REQUIREMENT
In the entries below, find the lines that contain the word "linked" and copy them.

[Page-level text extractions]

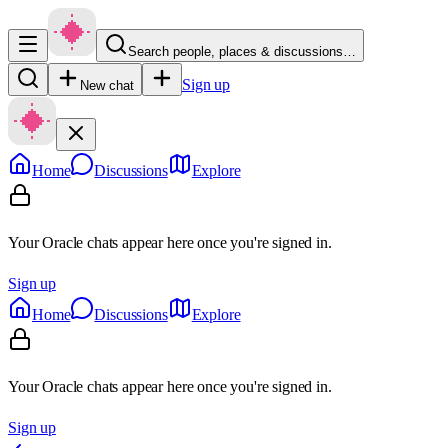
Search people, places & discussions…
Sign up
New chat
Home
Discussions
Explore
Your Oracle chats appear here once you're signed in.
Sign up
Home
Discussions
Explore
Your Oracle chats appear here once you're signed in.
Sign up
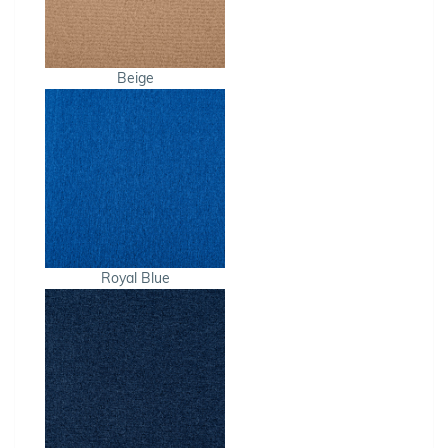
Beige
Royal Blue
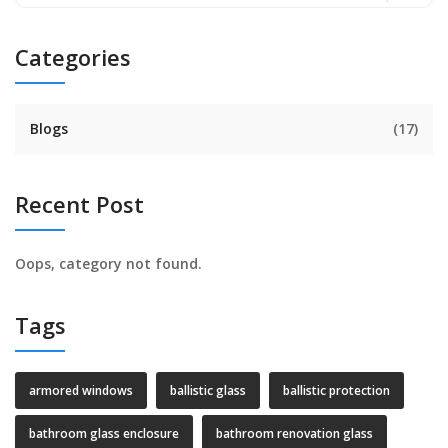
Categories
Blogs
(17)
Recent Post
Oops, category not found.
Tags
armored windows
ballistic glass
ballistic protection
bathroom glass enclosure
bathroom renovation glass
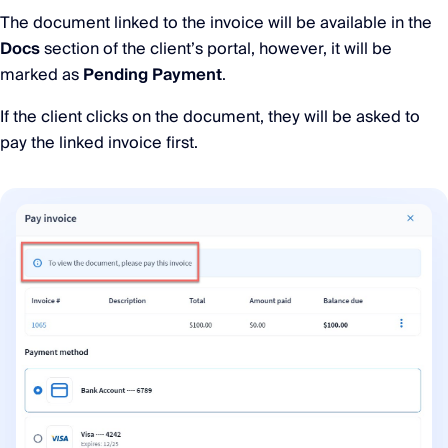
The document linked to the invoice will be available in the
Docs
section of the client’s portal, however, it will be
marked as
Pending Payment
.
If the client clicks on the document, they will be asked to
pay the linked invoice first.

ANSWER SPACE
The document linked to the invoice will be available in the
pay the linked invoice first.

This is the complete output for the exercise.